YOUR GOAL: Across the entries below, determine how many lines include the word "marker". State only the resulting number.

◇ ◇ ◇ ◇

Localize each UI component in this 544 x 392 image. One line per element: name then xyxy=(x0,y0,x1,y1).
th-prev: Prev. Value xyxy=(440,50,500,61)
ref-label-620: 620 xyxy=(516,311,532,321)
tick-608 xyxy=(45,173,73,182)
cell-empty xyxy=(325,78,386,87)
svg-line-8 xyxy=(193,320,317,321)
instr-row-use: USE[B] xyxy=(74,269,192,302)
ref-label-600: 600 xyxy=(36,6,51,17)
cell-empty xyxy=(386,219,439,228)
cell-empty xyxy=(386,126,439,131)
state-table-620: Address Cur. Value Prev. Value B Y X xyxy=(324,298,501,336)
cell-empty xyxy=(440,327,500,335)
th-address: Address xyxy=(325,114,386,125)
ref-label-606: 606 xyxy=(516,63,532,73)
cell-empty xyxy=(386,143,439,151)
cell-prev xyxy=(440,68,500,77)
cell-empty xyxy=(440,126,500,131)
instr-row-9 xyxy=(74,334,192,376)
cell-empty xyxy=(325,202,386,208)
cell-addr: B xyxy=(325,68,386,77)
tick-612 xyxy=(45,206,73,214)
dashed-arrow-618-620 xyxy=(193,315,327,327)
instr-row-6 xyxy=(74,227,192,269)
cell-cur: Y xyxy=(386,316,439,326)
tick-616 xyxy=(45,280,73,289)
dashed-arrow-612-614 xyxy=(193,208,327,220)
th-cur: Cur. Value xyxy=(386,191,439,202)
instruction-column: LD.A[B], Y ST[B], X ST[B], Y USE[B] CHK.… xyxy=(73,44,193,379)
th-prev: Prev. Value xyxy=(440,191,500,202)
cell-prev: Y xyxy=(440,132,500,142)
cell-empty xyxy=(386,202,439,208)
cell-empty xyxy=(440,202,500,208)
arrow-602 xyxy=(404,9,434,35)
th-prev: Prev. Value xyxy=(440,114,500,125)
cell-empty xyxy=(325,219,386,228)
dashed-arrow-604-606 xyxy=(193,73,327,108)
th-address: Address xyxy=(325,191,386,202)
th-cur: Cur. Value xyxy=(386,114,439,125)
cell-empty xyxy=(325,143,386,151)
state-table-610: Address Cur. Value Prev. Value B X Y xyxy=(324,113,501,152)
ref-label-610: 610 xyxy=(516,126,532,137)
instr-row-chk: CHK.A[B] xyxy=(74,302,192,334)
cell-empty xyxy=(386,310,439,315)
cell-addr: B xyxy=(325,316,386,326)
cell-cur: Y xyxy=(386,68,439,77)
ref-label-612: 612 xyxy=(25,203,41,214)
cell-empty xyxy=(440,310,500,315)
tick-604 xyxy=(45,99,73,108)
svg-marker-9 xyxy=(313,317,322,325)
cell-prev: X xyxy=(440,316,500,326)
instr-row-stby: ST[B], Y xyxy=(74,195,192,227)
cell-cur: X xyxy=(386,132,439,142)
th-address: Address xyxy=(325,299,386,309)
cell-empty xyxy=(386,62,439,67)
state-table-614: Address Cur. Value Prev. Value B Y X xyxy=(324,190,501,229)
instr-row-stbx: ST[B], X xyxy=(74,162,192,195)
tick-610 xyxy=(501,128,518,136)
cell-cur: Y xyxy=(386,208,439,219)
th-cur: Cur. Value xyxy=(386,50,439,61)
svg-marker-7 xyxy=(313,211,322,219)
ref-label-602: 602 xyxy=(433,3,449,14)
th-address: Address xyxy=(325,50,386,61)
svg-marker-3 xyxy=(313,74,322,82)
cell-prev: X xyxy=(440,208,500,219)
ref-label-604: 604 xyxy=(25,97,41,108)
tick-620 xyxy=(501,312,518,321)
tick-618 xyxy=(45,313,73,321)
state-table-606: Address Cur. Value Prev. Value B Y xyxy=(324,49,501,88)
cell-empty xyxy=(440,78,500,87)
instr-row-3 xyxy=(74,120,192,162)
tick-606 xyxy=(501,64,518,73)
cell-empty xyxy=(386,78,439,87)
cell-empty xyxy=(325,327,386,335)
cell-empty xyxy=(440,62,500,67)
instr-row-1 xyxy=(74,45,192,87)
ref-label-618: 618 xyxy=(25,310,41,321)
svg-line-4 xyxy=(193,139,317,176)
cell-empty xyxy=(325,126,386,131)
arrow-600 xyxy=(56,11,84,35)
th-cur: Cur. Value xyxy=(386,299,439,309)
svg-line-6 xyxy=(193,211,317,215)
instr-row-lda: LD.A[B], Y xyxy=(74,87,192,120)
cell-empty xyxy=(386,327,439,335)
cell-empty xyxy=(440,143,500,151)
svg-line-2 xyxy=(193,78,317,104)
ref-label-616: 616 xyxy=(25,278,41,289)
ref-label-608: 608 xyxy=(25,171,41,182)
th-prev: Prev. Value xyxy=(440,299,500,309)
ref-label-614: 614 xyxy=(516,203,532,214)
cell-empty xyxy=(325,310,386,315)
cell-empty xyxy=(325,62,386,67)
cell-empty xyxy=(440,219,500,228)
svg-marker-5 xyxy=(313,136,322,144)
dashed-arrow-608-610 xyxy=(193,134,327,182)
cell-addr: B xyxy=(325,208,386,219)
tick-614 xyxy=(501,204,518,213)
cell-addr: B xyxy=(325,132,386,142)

◇ ◇ ◇ ◇

ANSWER FOR THIS EXERCISE: 4